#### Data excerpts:
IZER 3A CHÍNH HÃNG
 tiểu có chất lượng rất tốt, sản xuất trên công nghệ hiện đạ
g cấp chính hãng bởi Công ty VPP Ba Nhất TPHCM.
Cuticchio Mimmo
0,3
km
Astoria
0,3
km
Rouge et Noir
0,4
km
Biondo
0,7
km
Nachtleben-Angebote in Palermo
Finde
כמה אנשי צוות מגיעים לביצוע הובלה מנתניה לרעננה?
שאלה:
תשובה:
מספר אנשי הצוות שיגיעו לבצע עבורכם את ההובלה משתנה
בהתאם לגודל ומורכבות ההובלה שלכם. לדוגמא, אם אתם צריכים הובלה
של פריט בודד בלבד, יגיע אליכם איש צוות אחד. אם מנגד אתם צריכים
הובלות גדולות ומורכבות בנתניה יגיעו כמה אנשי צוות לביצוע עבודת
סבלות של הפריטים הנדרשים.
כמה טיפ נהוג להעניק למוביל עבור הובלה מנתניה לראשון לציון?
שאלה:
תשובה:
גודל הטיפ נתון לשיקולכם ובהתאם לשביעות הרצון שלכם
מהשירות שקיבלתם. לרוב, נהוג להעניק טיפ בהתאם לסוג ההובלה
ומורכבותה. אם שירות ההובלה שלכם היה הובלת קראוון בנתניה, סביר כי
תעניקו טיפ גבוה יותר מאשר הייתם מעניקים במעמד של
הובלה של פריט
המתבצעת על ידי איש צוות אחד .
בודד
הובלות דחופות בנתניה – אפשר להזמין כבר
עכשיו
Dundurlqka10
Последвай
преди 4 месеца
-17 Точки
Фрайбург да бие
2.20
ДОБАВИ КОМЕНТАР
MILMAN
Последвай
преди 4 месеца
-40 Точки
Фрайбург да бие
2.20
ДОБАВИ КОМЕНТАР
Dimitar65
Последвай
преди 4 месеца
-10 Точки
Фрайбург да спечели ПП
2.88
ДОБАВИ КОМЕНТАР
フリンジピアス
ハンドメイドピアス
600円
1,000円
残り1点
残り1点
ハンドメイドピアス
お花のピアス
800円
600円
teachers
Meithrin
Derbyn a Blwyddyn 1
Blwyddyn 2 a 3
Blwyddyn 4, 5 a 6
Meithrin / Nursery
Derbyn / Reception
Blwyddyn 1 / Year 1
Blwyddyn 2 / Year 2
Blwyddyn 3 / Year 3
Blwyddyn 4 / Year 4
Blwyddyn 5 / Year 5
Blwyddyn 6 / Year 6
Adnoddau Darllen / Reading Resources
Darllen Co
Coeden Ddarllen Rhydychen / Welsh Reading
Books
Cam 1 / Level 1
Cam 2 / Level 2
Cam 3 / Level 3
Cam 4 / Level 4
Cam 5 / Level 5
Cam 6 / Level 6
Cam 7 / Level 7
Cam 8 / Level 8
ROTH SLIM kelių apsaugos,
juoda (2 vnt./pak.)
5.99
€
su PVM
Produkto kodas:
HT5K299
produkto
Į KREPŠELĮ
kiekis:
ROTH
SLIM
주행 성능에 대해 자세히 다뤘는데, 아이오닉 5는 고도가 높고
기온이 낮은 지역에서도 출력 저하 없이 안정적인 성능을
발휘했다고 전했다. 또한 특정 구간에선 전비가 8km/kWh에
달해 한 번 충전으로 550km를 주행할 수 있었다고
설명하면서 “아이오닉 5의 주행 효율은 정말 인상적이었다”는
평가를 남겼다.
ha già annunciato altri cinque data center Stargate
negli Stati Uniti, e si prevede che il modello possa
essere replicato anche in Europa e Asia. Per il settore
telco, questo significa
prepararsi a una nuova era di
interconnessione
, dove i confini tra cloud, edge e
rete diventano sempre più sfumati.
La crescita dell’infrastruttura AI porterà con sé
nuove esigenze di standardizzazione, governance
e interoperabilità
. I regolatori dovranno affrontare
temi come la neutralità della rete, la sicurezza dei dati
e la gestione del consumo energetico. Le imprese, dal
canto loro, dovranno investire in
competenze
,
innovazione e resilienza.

#### Brief:
Looking at the records above, please work out how many lines contain "מנתניה" and state only that number.

#### Task output:
2